Dataset content below:

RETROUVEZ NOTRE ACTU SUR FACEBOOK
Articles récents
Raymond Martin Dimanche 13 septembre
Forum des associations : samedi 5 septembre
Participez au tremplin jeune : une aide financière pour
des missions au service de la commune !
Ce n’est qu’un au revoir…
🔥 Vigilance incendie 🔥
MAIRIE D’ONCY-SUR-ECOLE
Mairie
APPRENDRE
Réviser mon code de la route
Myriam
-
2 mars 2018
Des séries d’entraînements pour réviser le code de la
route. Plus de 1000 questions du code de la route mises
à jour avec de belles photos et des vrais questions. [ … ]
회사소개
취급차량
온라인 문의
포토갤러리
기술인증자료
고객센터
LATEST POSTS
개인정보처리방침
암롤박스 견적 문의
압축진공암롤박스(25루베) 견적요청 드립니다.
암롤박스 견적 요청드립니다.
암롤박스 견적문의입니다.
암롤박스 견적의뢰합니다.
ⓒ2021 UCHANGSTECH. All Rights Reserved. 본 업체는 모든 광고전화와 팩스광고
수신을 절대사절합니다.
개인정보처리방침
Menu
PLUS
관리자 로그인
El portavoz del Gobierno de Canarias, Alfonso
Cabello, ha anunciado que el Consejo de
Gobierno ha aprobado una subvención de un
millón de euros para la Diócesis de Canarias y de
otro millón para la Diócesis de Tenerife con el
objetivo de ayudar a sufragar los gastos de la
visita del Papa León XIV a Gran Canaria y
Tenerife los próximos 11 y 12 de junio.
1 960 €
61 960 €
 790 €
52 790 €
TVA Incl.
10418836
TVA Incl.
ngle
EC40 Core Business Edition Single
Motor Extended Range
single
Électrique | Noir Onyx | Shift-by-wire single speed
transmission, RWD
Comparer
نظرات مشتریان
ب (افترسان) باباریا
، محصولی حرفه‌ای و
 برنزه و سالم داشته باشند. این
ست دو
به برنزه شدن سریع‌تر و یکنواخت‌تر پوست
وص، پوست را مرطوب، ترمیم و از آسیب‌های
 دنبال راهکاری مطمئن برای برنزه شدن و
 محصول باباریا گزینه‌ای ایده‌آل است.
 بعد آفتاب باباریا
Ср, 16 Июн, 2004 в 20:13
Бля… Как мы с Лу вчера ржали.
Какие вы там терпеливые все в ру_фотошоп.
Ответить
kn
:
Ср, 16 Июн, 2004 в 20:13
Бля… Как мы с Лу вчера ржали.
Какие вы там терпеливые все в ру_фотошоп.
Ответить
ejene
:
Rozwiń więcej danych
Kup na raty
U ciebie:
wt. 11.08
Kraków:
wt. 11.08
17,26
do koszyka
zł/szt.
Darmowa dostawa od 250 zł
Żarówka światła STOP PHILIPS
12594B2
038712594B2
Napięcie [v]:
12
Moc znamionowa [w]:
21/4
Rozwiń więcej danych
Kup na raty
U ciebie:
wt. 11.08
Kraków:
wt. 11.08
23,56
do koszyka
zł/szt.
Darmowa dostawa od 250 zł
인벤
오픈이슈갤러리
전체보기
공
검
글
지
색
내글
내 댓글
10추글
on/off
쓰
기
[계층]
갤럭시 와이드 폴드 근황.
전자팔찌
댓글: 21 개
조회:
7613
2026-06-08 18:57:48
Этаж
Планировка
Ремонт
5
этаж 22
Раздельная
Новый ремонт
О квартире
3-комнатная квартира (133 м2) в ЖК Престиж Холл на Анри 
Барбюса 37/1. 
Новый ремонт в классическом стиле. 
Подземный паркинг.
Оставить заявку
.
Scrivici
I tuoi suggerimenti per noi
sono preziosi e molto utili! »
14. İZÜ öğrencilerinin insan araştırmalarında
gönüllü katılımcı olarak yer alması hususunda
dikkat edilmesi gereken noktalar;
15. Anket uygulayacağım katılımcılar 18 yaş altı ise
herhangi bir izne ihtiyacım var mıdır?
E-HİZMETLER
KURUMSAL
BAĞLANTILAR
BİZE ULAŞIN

End of Dataset content.

## Work order
Which lines above hold the string "Canarias"? Copy every one of them.

## Result for this exercise
El portavoz del Gobierno de Canarias, Alfonso
millón de euros para la Diócesis de Canarias y de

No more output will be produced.